È uscito lo scorso 24 gennaio, per Sellerio, La ricreazione è finita di Dario Ferrari. Ne parliamo oggi al Thriller Café.
Marcello Gori ha trent’anni, è nato a Viareggio, si è laureato in lettere all’università di Pisa dopo dieci anni ed ora non ha prospettive per il futuro. O meglio, sa che non vuole prendere in mano l’attività di famiglia (lo storico bar del padre), che non ha poi tanta voglia di diventare adulto, almeno per il momento… insomma, fa di tutto per non fare assolutamente niente, per non modificare la sua situazione di vitellone post-adolescente, per più tempo possibile. Se non fosse che, ritrovandosi a bazzicare all’università, viene a sapere di un concorso per il dottorato di ricerca in italianistica con il professor Sacrosanti, uno dei tanti baroni di cui ancora si fregia l’università italiana, che fanno il bello e il cattivo tempo gestendo posti, fondi e persone. Lo prova ed inspiegabilmente lo vince, con sommo stupore suo e altrettanto disappunto del Chiarissimo che, bocciando tutti i suoi progetti di ricerca, gli rifila uno studio su Tito Sella, un semisconosciuto scrittore viareggino con un passato oscuro da terrorista. Cosa ci troverà di interessante Sacrosanti in un terrorista-scrittore attivo in una piccola brigata negli anni ’70 e poi morto in galera? E cosa troverà, Marcello, nel suo archivio conservato a Parigi? Troverà forse traccia della “Fantasima”, l’opera autobiografica dispersa di Sella?
È bene dirlo subito: “La ricreazione è finita” non è un giallo tout court. Come efficacemente scrive Marco Malvaldi, questa è «La storia di un ricercatore che crede di sapere cosa cerca, e di un ricercato che è stato trovato e rinchiuso. E dei molti modi in cui si sbagliavano entrambi». In realtà questo libro è molte cose: è innanzitutto un romanzo sulla precarietà dei giovani italiani di oggi, usciti da un’università che non dà loro alcuna certezza di occupazione, che li riempie di nozioni ma non li prepara a quel che troveranno (o non troveranno) una volta usciti; è un’analisi realistica, disillusa ed impietosa sulle dinamiche interne di quell’università italiana che troppo spesso è così lontana dalla tanto decantata meritocrazia; è, inoltre, un romanzo nel romanzo, in cui con grande perizia l’autore ci offre un vivido spaccato sugli anni ’70 in Italia, tra Brigate Rosse e bar di paese, tra la volontà di essere protagonisti della lotta e la vita quotidiana di gente comune. “La ricreazione è finita” è tutto questo e, in fondo in fondo, è anche un giallo.

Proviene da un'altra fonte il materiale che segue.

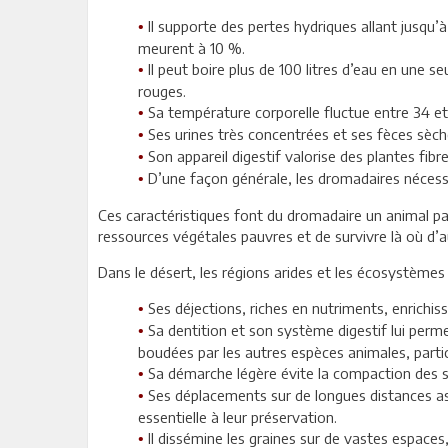
Il supporte des pertes hydriques allant jusqu
•
meurent à 10 %.
Il peut boire plus de 100 litres d’eau en une se
•
rouges.
Sa température corporelle fluctue entre 34 et 4
•
Ses urines très concentrées et ses fèces sèch
•
Son appareil digestif valorise des plantes fib
•
D’une façon générale, les dromadaires nécess
•
Ces caractéristiques font du dromadaire un animal pa
ressources végétales pauvres et de survivre là où d’
Dans le désert, les régions arides et les écosystèmes 
Ses déjections, riches en nutriments, enrichiss
•
Sa dentition et son système digestif lui pe
•
boudées par les autres espèces animales, particip
Sa démarche légère évite la compaction des s
•
Ses déplacements sur de longues distances as
•
essentielle à leur préservation.
Il dissémine les graines sur de vastes espaces,
•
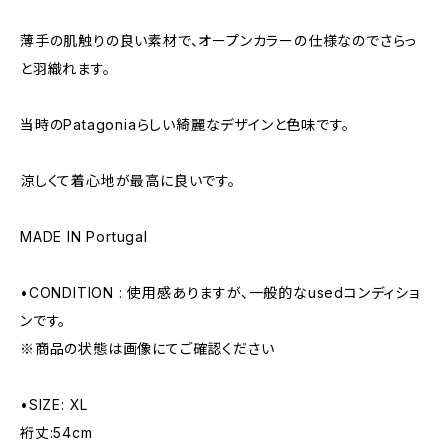
薄手の肌触りの良い素材で、オープンカラーの仕様なのでさらっ
と羽織れます。
当時のPatagoniaらしい綺麗なデザインと色味です。
涼しくて着心地が最高に良いです。
MADE IN Portugal
•CONDITION : 使用感ありますが、一般的なusedコンディショ
ンです。
※商品の状態は画像にてご確認ください
•SIZE: XL
裄丈:54cm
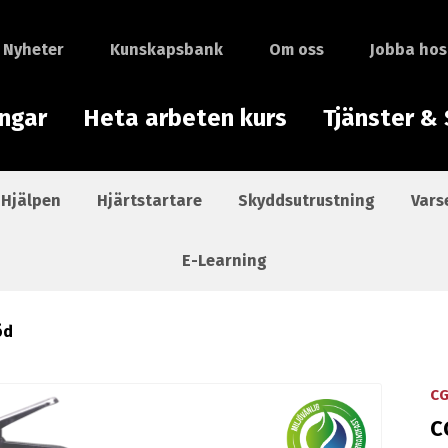
Nyheter
Kunskapsbank
Om oss
Jobba hos
ingar
Heta arbeten kurs
Tjänster & 
 Hjälpen
Hjärtstartare
Skyddsutrustning
Vars
E-Learning
öd
C
C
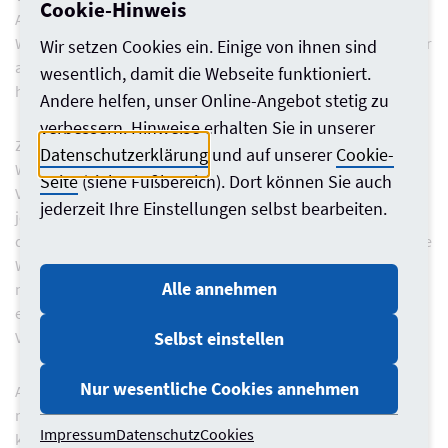
Cookie-Hinweis
Auftraggeber, Angebote und auch die
Wertungsdokumentation vertraulich zu behandeln – und zwar
Wir setzen Cookies ein. Einige von ihnen sind
ausdrücklich auch über das Ende des Vergabeverfahrens
wesentlich, damit die Webseite funktioniert.
hinaus.
Andere helfen, unser Online-Angebot stetig zu
verbessern. Hinweise erhalten Sie in unserer
Zwar muss der Auftraggeber Angebote und
Datenschutzerklärung
und auf unserer
Cookie-
Wertungsunterlagen auch nach Abschluss des
Seite
(siehe Fußbereich). Dort können Sie auch
Vergabeverfahrens vertraulich behandeln. Entscheidend ist
jederzeit Ihre Einstellungen selbst bearbeiten.
jedoch der Zweck der Regelung: Sie schützt Unternehmen
davor, dass ihre Unterlagen gegenüber Dritten – insbesondere
Wettbewerbern – offengelegt werden. Dieser Schutz greift
Alle annehmen
nicht gegenüber dem jeweiligen Bieter selbst. Geht es um das
eigene Angebot, kann sich der Auftraggeber daher nicht auf
Selbst einstellen
Vertraulichkeit berufen.
Nur wesentliche Cookies annehmen
Auch wettbewerbliche Bedenken überzeugen das Gericht
nicht. Wenn Bieter die Bewertung ihres eigenen Angebots
Impressum
Datenschutz
Cookies
kennen, verzerrt das den Wettbewerb nicht – zumal alle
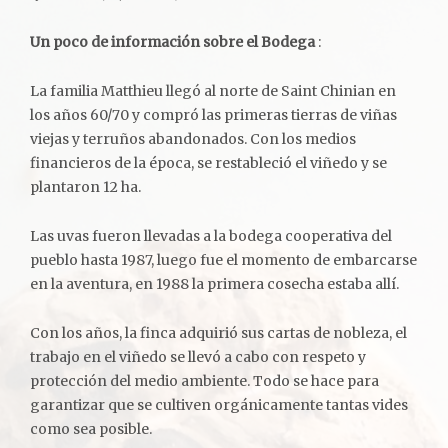
Un poco de información sobre el Bodega
:
La familia Matthieu llegó al norte de Saint Chinian en
los años 60/70 y compró las primeras tierras de viñas
viejas y terruños abandonados. Con los medios
financieros de la época, se restableció el viñedo y se
plantaron 12 ha.
Las uvas fueron llevadas a la bodega cooperativa del
pueblo hasta 1987, luego fue el momento de embarcarse
en la aventura, en 1988 la primera cosecha estaba allí.
Con los años, la finca adquirió sus cartas de nobleza, el
trabajo en el viñedo se llevó a cabo con respeto y
protección del medio ambiente. Todo se hace para
garantizar que se cultiven orgánicamente tantas vides
como sea posible.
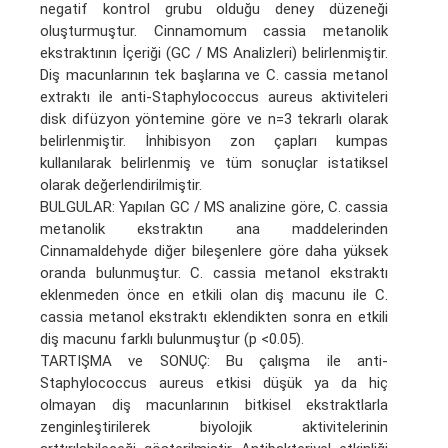
negatif kontrol grubu olduğu deney düzeneği
oluşturmuştur. Cinnamomum cassia metanolik
ekstraktının İçeriği (GC / MS Analizleri) belirlenmiştir.
Diş macunlarının tek başlarına ve C. cassia metanol
extraktı ile anti-Staphylococcus aureus aktiviteleri
disk difüzyon yöntemine göre ve n=3 tekrarlı olarak
belirlenmiştir. İnhibisyon zon çapları kumpas
kullanılarak belirlenmiş ve tüm sonuçlar istatiksel
olarak değerlendirilmiştir.
BULGULAR: Yapılan GC / MS analizine göre, C. cassia
metanolik ekstraktın ana maddelerinden
Cinnamaldehyde diğer bileşenlere göre daha yüksek
oranda bulunmuştur. C. cassia metanol ekstraktı
eklenmeden önce en etkili olan diş macunu ile C.
cassia metanol ekstraktı eklendikten sonra en etkili
diş macunu farklı bulunmuştur (p <0.05).
TARTIŞMA ve SONUÇ: Bu çalışma ile anti-
Staphylococcus aureus etkisi düşük ya da hiç
olmayan diş macunlarının bitkisel ekstraktlarla
zenginleştirilerek biyolojik aktivitelerinin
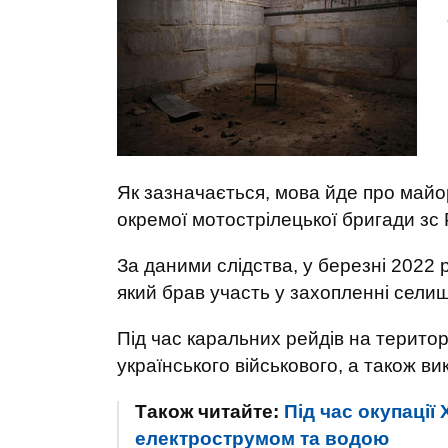
Як зазначається, мова йде про майо
окремої мотострілецької бригади зс 
За даними слідства, у березні 2022 
який брав участь у захопленні селищ
Під час каральних рейдів на територ
українського військового, а також в
Також читайте:
Під час окупації
електрострумом та водою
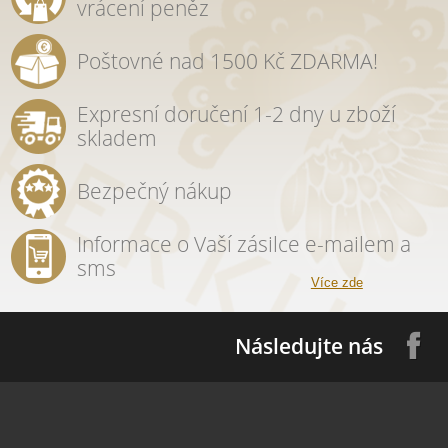
vrácení peněz
Poštovné nad 1500 Kč ZDARMA!
Expresní doručení 1-2 dny u zboží
skladem
Bezpečný nákup
Informace o Vaší zásilce e-mailem a
sms
Více zde
Následujte nás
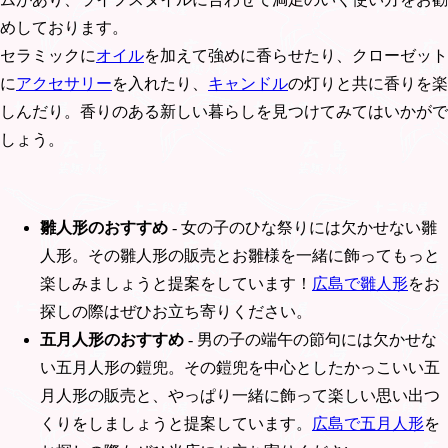
めしております。
セラミックに
オイル
を加えて強めに香らせたり、クローゼット
に
アクセサリー
を入れたり、
キャンドル
の灯りと共に香りを楽
しんだり。香りのある新しい暮らしを見つけてみてはいかがで
しょう。
雛人形のおすすめ
- 女の子のひな祭りには欠かせない雛
人形。その雛人形の販売とお雛様を一緒に飾ってもっと
楽しみましょうと提案をしています！
広島で雛人形
をお
探しの際はぜひお立ち寄りください。
五月人形のおすすめ
- 男の子の端午の節句には欠かせな
い五月人形の鎧兜。その鎧兜を中心としたかっこいい五
月人形の販売と、やっぱり一緒に飾って楽しい思い出つ
くりをしましょうと提案しています。
広島で五月人形
を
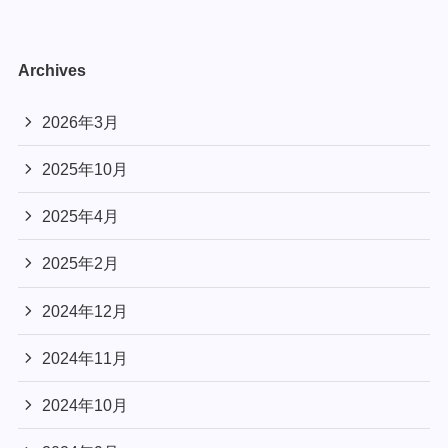
Archives
2026年3月
2025年10月
2025年4月
2025年2月
2024年12月
2024年11月
2024年10月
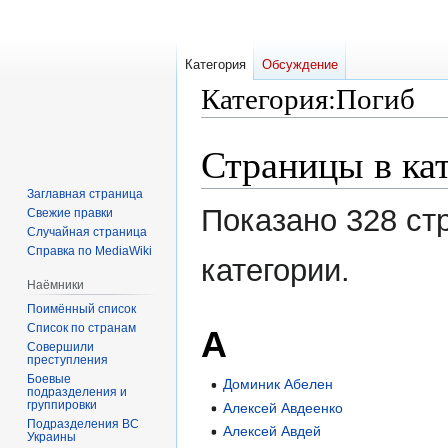
Категория
Обсуждение
Категория
:
Погиб
Страницы в ка
Перейти
Перейти
к
к
навигации
поиску
Заглавная страница
Показано 328 ст
Свежие правки
Случайная страница
Справка по MediaWiki
категории.
Наёмники
Поимённый список
Список по странам
А
Совершили
преступления
Боевые
Доминик Абелен
подразделения и
группировки
Алексей Авдеенко
Подразделения ВС
Алексей Авдей
Украины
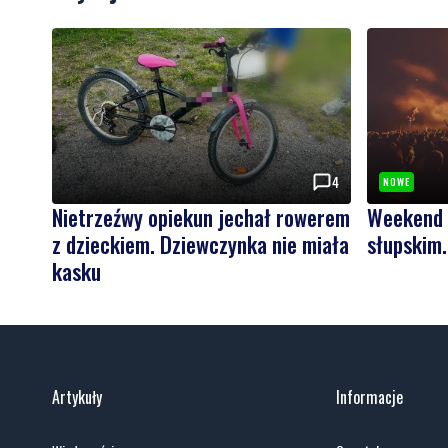
4
NOWE
Nietrzeźwy opiekun jechał rowerem
Weekend 
z dzieckiem. Dziewczynka nie miała
słupskim
kasku
Artykuły
Informacje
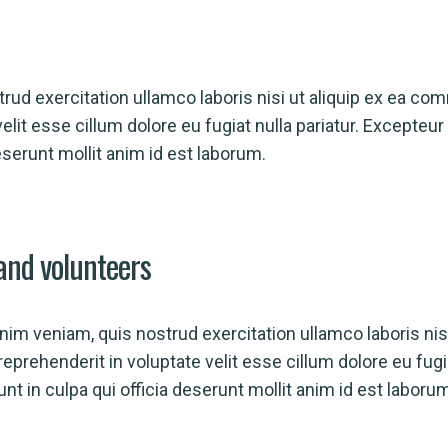
rud exercitation ullamco laboris nisi ut aliquip ex ea c
velit esse cillum dolore eu fugiat nulla pariatur. Excepteu
deserunt mollit anim id est laborum.
and volunteers
nim veniam, quis nostrud exercitation ullamco laboris ni
reprehenderit in voluptate velit esse cillum dolore eu fugia
nt in culpa qui officia deserunt mollit anim id est laboru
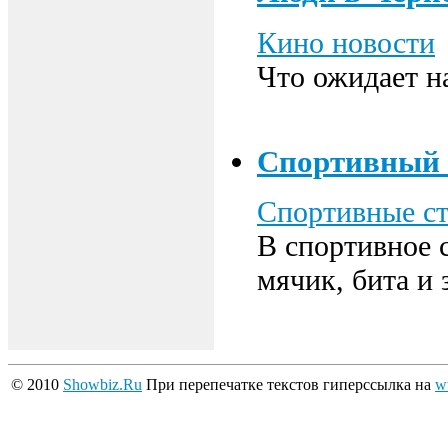
Кино новости
Что ожидает на
Спортивный 
Спортивные ст
В спортивное 
мячик, бита и
© 2010
Showbiz.Ru
При перепечатке текстов гиперссылка на
w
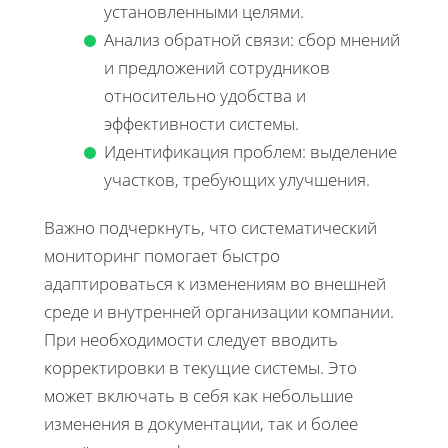
установленными целями.
Анализ обратной связи: сбор мнений
и предложений сотрудников
относительно удобства и
эффективности системы.
Идентификация проблем: выделение
участков, требующих улучшения.
Важно подчеркнуть, что систематический
мониторинг помогает быстро
адаптироваться к изменениям во внешней
среде и внутренней организации компании.
При необходимости следует вводить
корректировки в текущие системы. Это
может включать в себя как небольшие
изменения в документации, так и более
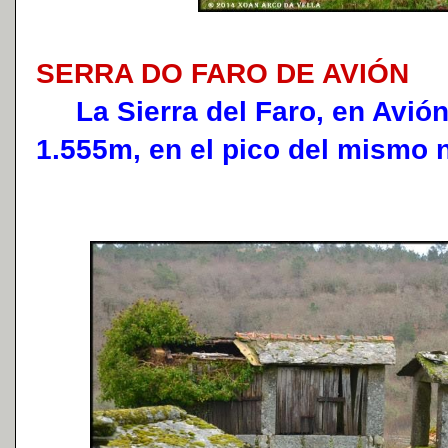
SERRA DO FARO DE AVIÓN
La Sierra del Faro, en Avión,
1.555m, en el pico del mismo 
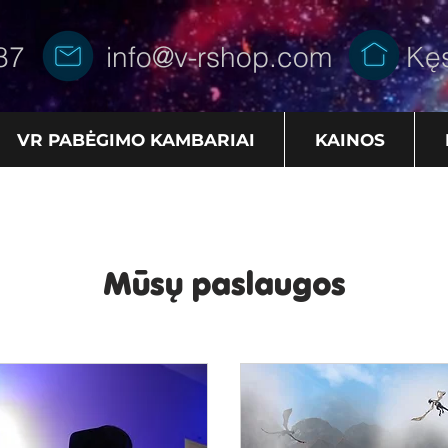
87
info@v-rshop.com
Kęs
VR PABĖGIMO KAMBARIAI
KAINOS
Mūsų paslaugos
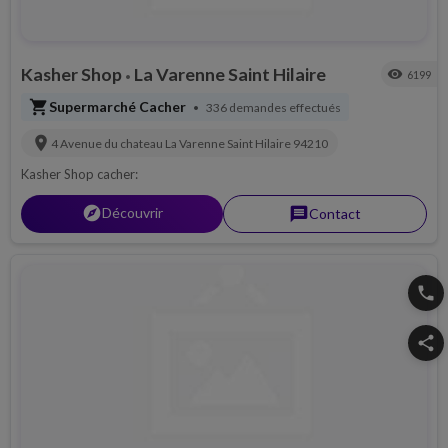
Kasher Shop
La Varenne Saint Hilaire
visibility
6199
•
shopping_cart
Supermarché Cacher
336 demandes effectués
•
location_on
4 Avenue du chateau
La Varenne Saint Hilaire
94210
Kasher Shop cacher:
explorer
Découvrir
message
Contact
phone
share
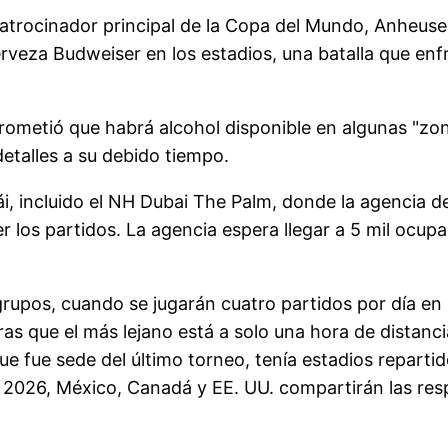
l patrocinador principal de la Copa del Mundo, Anheu
rveza Budweiser en los estadios, una batalla que enf
metió que habrá alcohol disponible en algunas "zona
detalles a su debido tiempo.
i, incluido el NH Dubai The Palm, donde la agencia d
er los partidos. La agencia espera llegar a 5 mil ocu
rupos, cuando se jugarán cuatro partidos por día en 
tras que el más lejano está a solo una hora de dista
e fue sede del último torneo, tenía estadios repartid
 2026, México, Canadá y EE. UU. compartirán las res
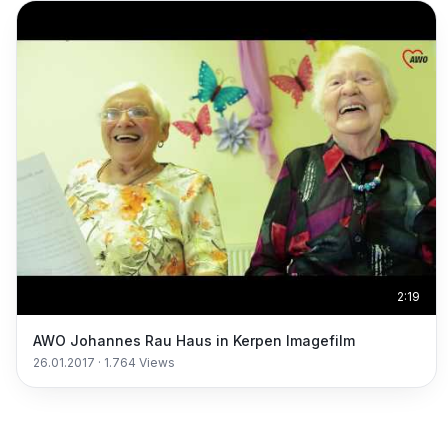
2:19
AWO Johannes Rau Haus in Kerpen Imagefilm
26.01.2017
·
1.764
Views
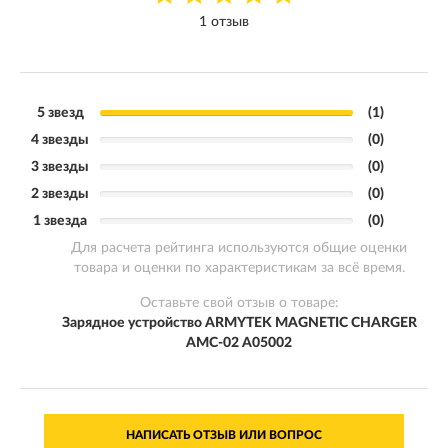
1 отзыв
5 звезд
(1)
4 звезды
(0)
3 звезды
(0)
2 звезды
(0)
1 звезда
(0)
Для расчета рейтинга используются общие оценки
товара и оценки по характеристикам за всё время.
Оставьте свой отзыв о товаре:
Зарядное устройство ARMYTEK MAGNETIC CHARGER
AMC-02 A05002
НАПИСАТЬ ОТЗЫВ ИЛИ ВОПРОС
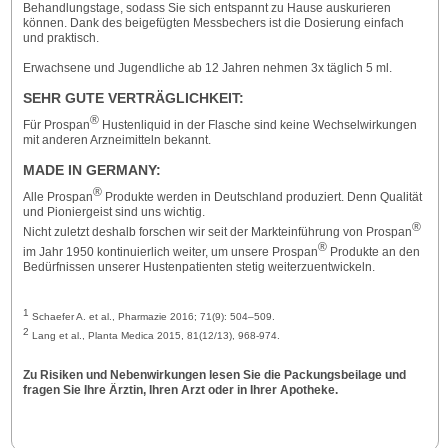
Behandlungstage, sodass Sie sich entspannt zu Hause auskurieren
können. Dank des beigefügten Messbechers ist die Dosierung einfach
und praktisch.
Erwachsene und Jugendliche ab 12 Jahren nehmen 3x täglich 5 ml.
SEHR GUTE VERTRÄGLICHKEIT:
®
Für Prospan
Hustenliquid in der Flasche sind keine Wechselwirkungen
mit anderen Arzneimitteln bekannt.
MADE IN GERMANY:
®
Alle Prospan
Produkte werden in Deutschland produziert. Denn Qualität
und Pioniergeist sind uns wichtig.
®
Nicht zuletzt deshalb forschen wir seit der Markteinführung von Prospan
®
im Jahr 1950 kontinuierlich weiter, um unsere Prospan
Produkte an den
Bedürfnissen unserer Hustenpatienten stetig weiterzuentwickeln.
1
Schaefer A. et al., Pharmazie 2016; 71(9): 504–509.
2
Lang et al., Planta Medica 2015, 81(12/13), 968-974.
Zu Risiken und Nebenwirkungen lesen Sie die Packungsbeilage und
fragen Sie Ihre Ärztin, Ihren Arzt oder in Ihrer Apotheke.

Ma non un giallo canonico, col morto, il colpevole e nel mezzo le indagini: qui bisogna andarselo a cercare, il giallo. Bisogna aver voglia di superare il disgusto per la violenza cui è sottoposta quotidianamente la cultura e per la pochezza di certi personaggi preoccupati solo da intrighi e lotte di potere; bisogna addentrarsi – e non restarne schiacciati – in un mondo fatto di parole che non dicono ciò che vogliono dire, minuzie, cavilli, scivoloni dietro l’angolo… e dopo, solo dopo molte pagine di amarezza, si giungerà al giallo. Il finale ripagherà l’attesa? Dovrete deciderlo voi. Dal canto mio non posso non avvertirvi che questo libro non piacerà a tutti, non è un romanzo acchiappa lettori: è impegnativo – soprattutto nelle parti tecniche legate a temi specifici di italianistica -, non è di facile lettura, specie nella prima metà, ma poi, se saprete aspettare, cambierà passo e rivelerà delle sorprese. Perciò lo consiglio a chi cerca una lettura impegnata, non un semplice giallo ma un romanzo complesso con ampi riferimenti alla storia e alla società italiana di ieri e di oggi.
L’autore, Dario Ferrari, conosce bene i luoghi in cui ha ambientato questa storia: è nato proprio a Viareggio nel 1982 e si è laureato in filosofia a Pisa, conseguendo anche un dottorato di ricerca. Insegna in un liceo romano ed è traduttore. Ha esordito nella narrativa con La quarta versione di Giuda (Mondadori 2020).